"It is hard for other people to give up on the notion of design simplicity. For example, the notion of simple design is espoused in some of the new methodologies, such as Extreme Programming (XP) and Agile Development (AD) (they suggest seeking the simplest design solution that could possibly work). Certainly, for some kinds of very simple problems the design probably can be made simple. But for problems of substance, the XP/AD approaches harbor serious dangers." - Robert Glass, "Facts and Fallacies of Software Engineering"This quote hits home. Recently I've worked on a high-level design for a problem and, while a challenging problem from technical, I noticed how much people think differently about designs. Not only from this recent experience, but from other experiences, I can see the designers leaning towards XP/AD approaches, where one just take the requirements at hand and solve the problem. The main point is that you can't anticipate the future and things change, from business priorities to technologies, so it's very likely that you will scrap that design and do something different anyway. With that in mind, why overengineer the solution?
"Missing requirements are the hardest requirements errors to correct." - Robert Glass, "Facts and Fallacies of Software Engineering"This other quote also hits home. In the rush to get some designs done - who can wait for the requirements to be clarified? - there's a tendency to go with a solution that satisfies the known requirements. By not going the extra mile and trying to find out the direction the company is going into and taking that into account, you take the risk of moving on with a solution that cannot be reused with the requirements that could have been uncovered and taken into consideration. One important point, though, is that there are various levels of design decisions that one can be made. Whether you go with data store A or B can have a significant impact and be very hard to change later without a major rebuild of the software. Making a wrong low-level design, while also having some cost to redo and improve, can be much more isolated and manageable.

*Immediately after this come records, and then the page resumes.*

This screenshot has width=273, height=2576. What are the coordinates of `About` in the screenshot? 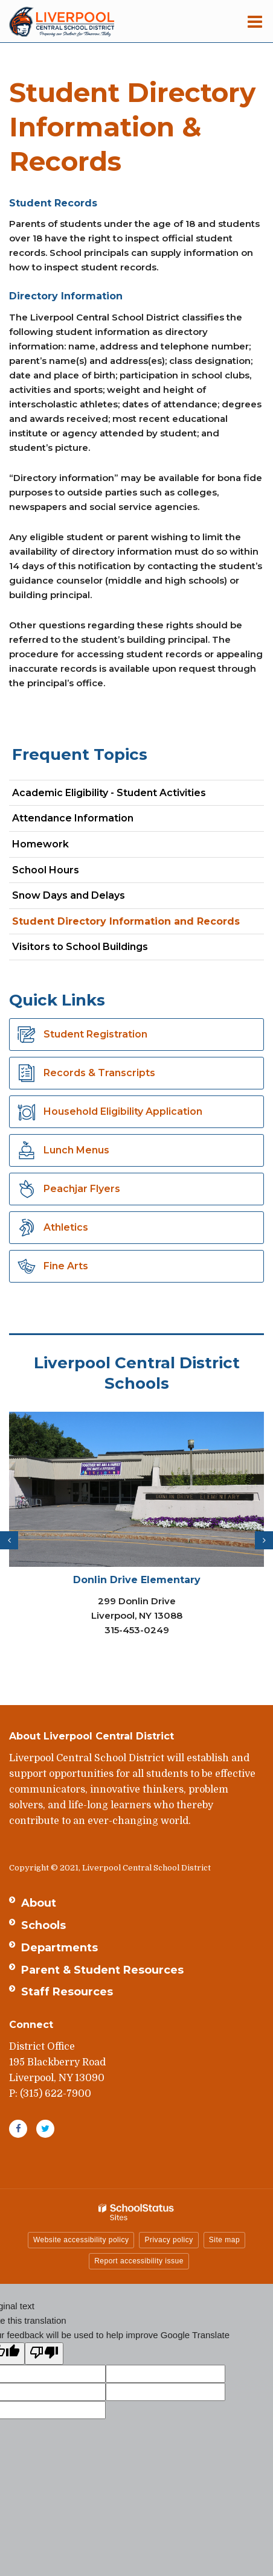 It's located at (38, 1903). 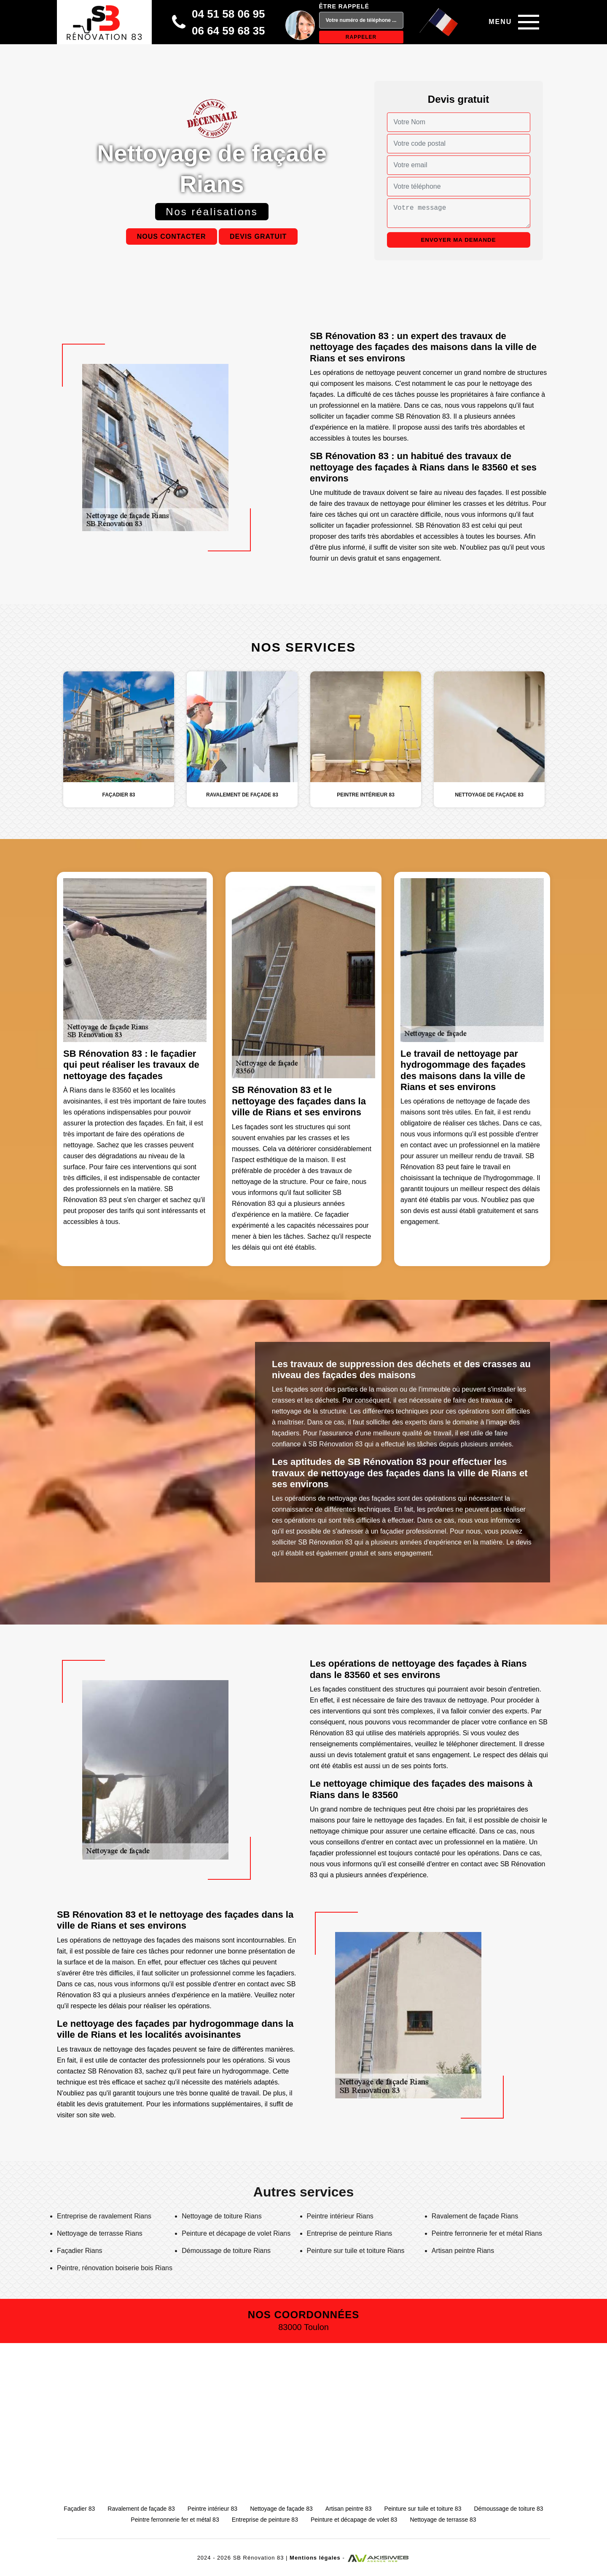  What do you see at coordinates (171, 236) in the screenshot?
I see `Nous contacter` at bounding box center [171, 236].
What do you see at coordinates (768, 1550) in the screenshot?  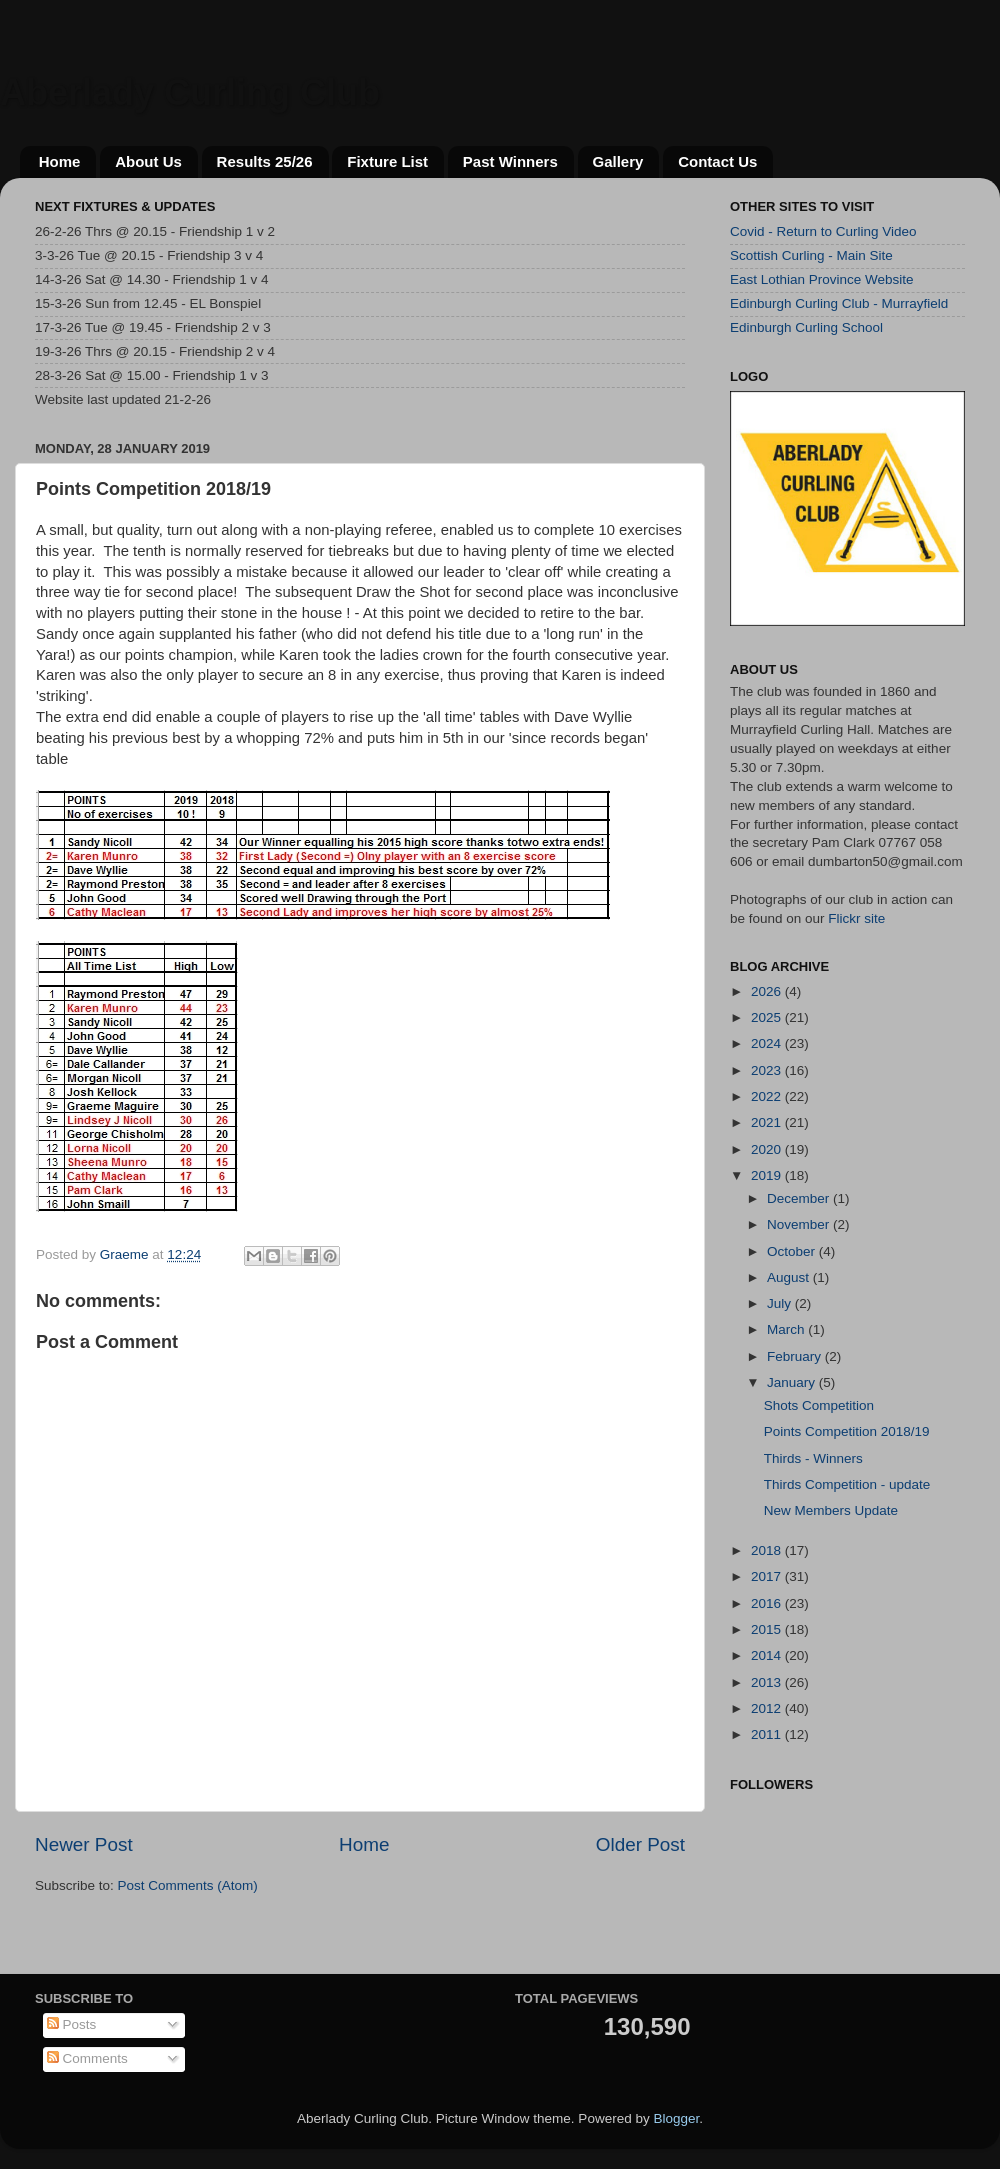 I see `2018` at bounding box center [768, 1550].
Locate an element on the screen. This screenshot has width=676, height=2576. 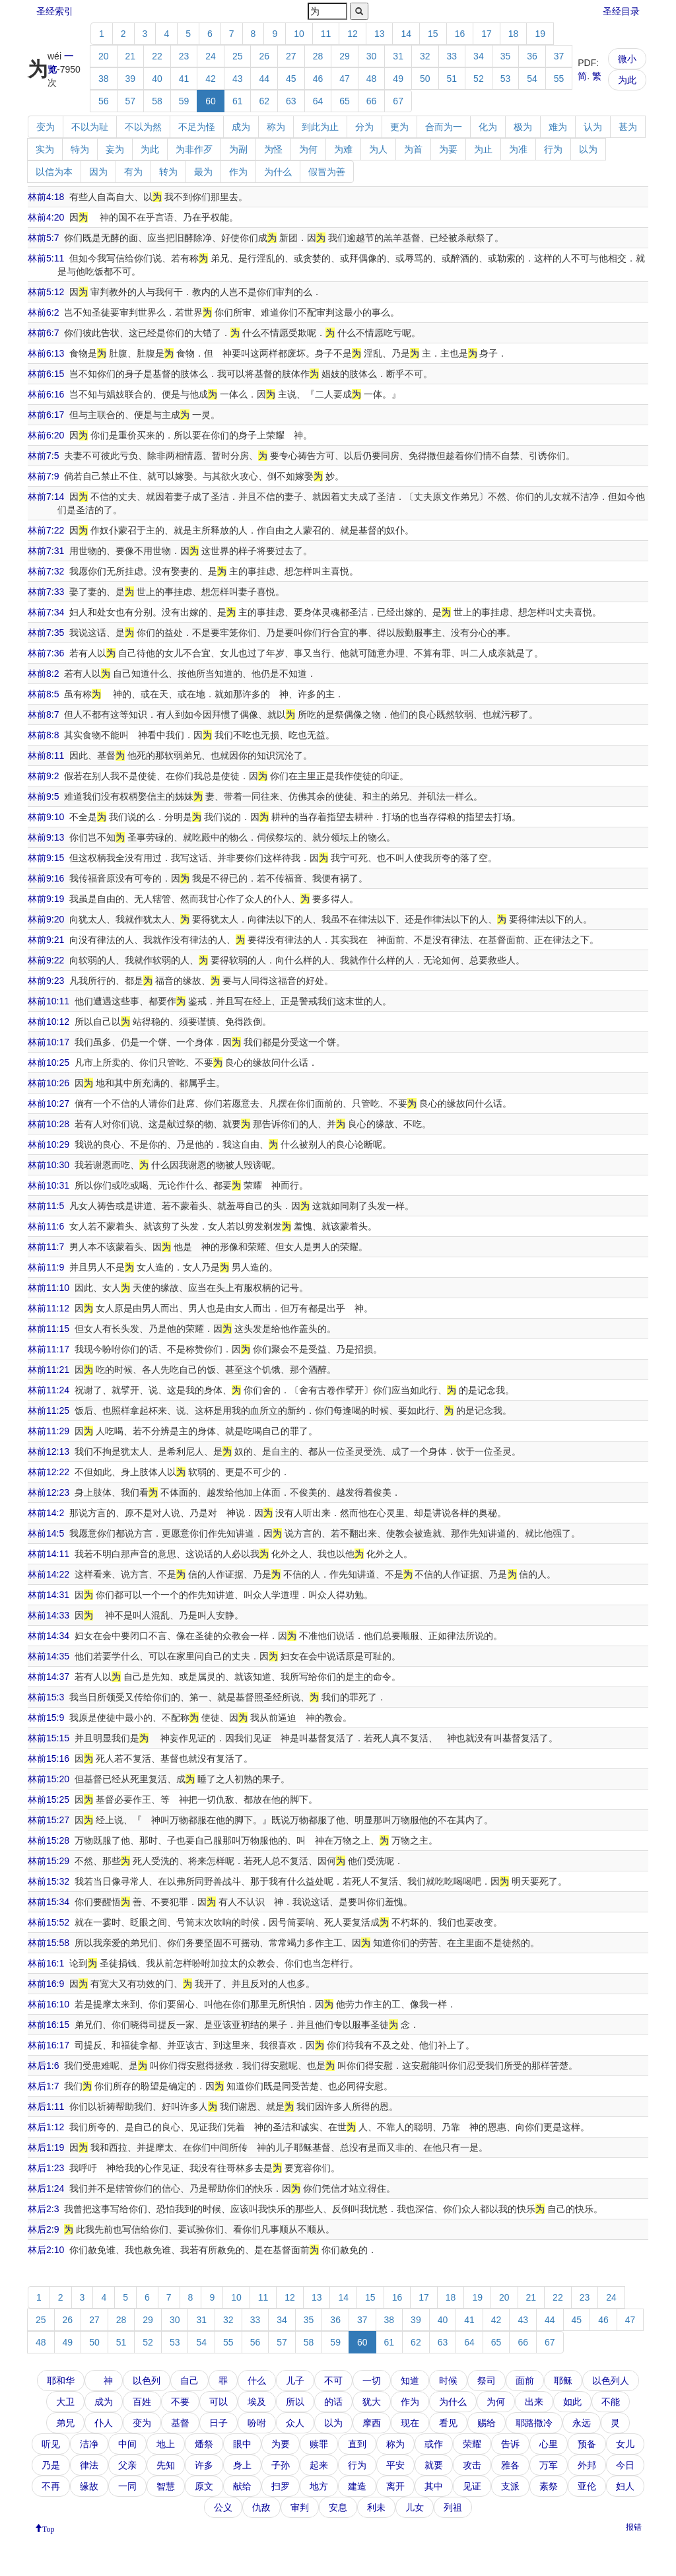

"[...] that leaves us with the notion of optimal design. There are a few people who believe in seeking and achieving optimal design, particularly those who espouse scientific approaches to the problems of business applications (for example, so-called management scientists). But all too often those optimality-seeking scientific approaches work only for a vastly simplified version of the real problem being undertaken. In those circumstances, a solution may, in fact, be optimal but at the same time be useless." - Robert Glass, "Facts and Fallacies of Software Engineering"The other extreme takes place when an "optimal" solution is attempted. Better to quote Glass again, "For complex processes, we learned from Simon (1981) that optimal design is usually not possible, and we must strive instead for what Simon calls a 'satisficing' solution. Satisficing (rather than optimizing) solutions are those that can be seen to satisfy enough of the criteria for a good design that it is worth taking the risk of choosing that approach and proceeding with problem solution, given that an optimal design is likely to be either impossible or not cost-effective to find." I've seen that happening as well, and either the designer never gets anywhere, or it's cut short in the interest of time and design turns out to be worse than if a more pragmatic solution had been attempted.
Ideally we'd like to take a pragmatic approach from the hardest design problems and try to clarify requirements along the way. Definition of "hardest" and critical requirements is a judgment call are among the things that will depend quite a lot on the designer's experience. Also the experience will help decide what is to be left aside or deprioritized, as well not designed at all at a high-level - and left to the coder to work on this design.
Overdesigning a solution where the coder doesn't make any decision and does not exercise creativity is another point that must be avoided. The line where one may be missing important design aspects and where one is overdesigning is blurry, and top designers tend to know where it lies.